As I see it, the box had a special moment and erroniously decided two discs at the same time were disconnected hence giving a fail on the raid array. The data is presumably all there still.

Thank you for your time and assistance!

StephenB · ‎2020-09-16

So the disks do have healthy smart stats, but the array for the volume itself doesn't appear in mdstat.log. You are only showing the OS partition and the swap partition.

What you might want to do next is send a private message (PM) to one of the mods - either @JohnCM_S or @Marc_V - asking them to analyze the logs. Upload your log zip file to cloud storage (google drive, dropbox, etc), and include a download link in the PM. Also send a link to this thread.

You send a PM using the envelope link in the upper right of the forum page. Note you shouldn't post a link to the log zip publicly.

Sandshark · ‎2020-09-16

Yes, I guess I confused your message with part of another where data access was still there. Have you ever done a vertical expansion on this NAS? If so, you are also missing the data-1 RAID, which should be part of the data BTRFS volume, which would prevent it from mounting. But rather than have you continue to post more log files, getting one of the mods to do an analysis will be a lot faster and probably more fruitful.

JohnCM_S · ‎2020-09-16

Hi dougal1983,

I checked the logs and saw that the volume cannot be mounted because there are not enough operational disks.

Sep 16 09:00:46 NAS kernel: md/raid:md127: device sda3 operational as raid disk 1
Sep 16 09:00:46 NAS kernel: md/raid:md127: device sdb3 operational as raid disk 3
Sep 16 09:00:46 NAS kernel: md/raid:md127: allocated 4362kB
Sep 16 09:00:46 NAS kernel: md/raid:md127: not enough operational devices (2/4 failed)

I saw errors in bay 1 and bay 3.

Sep 16 09:00:47 NAS kernel: ata1: exception Emask 0x10 SAct 0x0 SErr 0x4040000 action 0xe frozen
Sep 16 09:00:47 NAS kernel: ata1: irq_stat 0x00000040, connection status changed
Sep 16 09:00:47 NAS kernel: ata1: SError: { CommWake DevExch }
Sep 16 09:00:47 NAS kernel: ata1: limiting SATA link speed to 1.5 Gbps
Sep 16 09:00:47 NAS kernel: ata1: hard resetting link

Sep 16 09:00:47 NAS kernel: ata3: exception Emask 0x10 SAct 0x0 SErr 0x4040000 action 0xe frozen
Sep 16 09:00:47 NAS kernel: ata3: irq_stat 0x00000040, connection status changed
Sep 16 09:00:47 NAS kernel: ata3: SError: { CommWake DevExch }
Sep 16 09:00:47 NAS kernel: ata3: limiting SATA link speed to 1.5 Gbps
Sep 16 09:00:47 NAS kernel: ata3: hard resetting link

It will be best to check the health of those disks using the disk manufacturer's tool.

Regards,

Retired_Member · ‎2020-09-18

Righto.
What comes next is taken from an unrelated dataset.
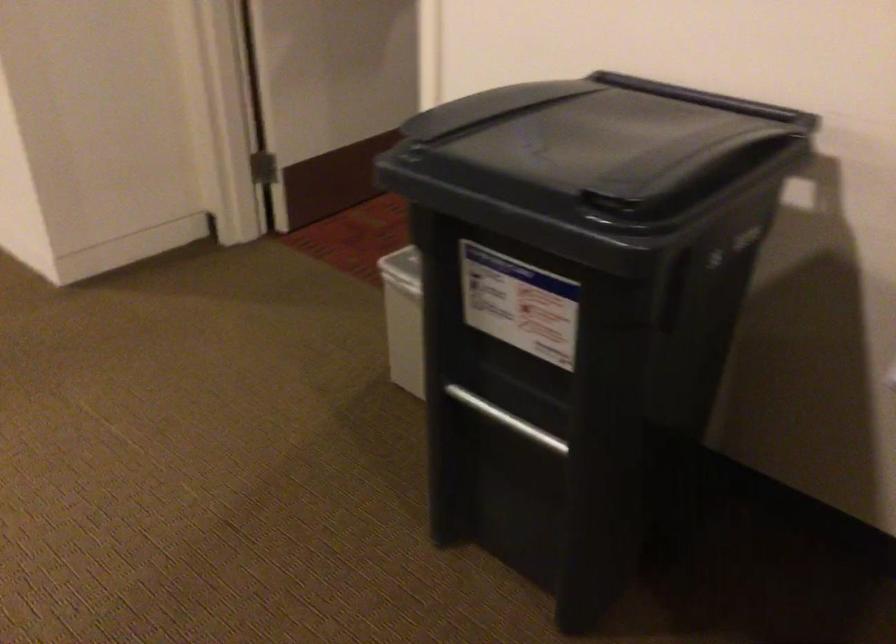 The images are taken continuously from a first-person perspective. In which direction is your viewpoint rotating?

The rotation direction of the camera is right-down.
All disks checked.

Failed SMART/Extended Tests. Bad Sector repaired. (This'll be going in the bin, will get new drive).
Passed SMART/Extended Tests.
Passed SMART/Extended Tests.
Passed SMART/Extended Tests.

I did get disk 3 with unknown status, after plugging back in but have given connectors a little puff of air and replugged in and it's OK for now (hopefully).

Is there a way to attempt to rebuild volume from 2,3 & 4? Will add new disc in 1 with same capacity. If I get that I'll perform a full backup in penitance!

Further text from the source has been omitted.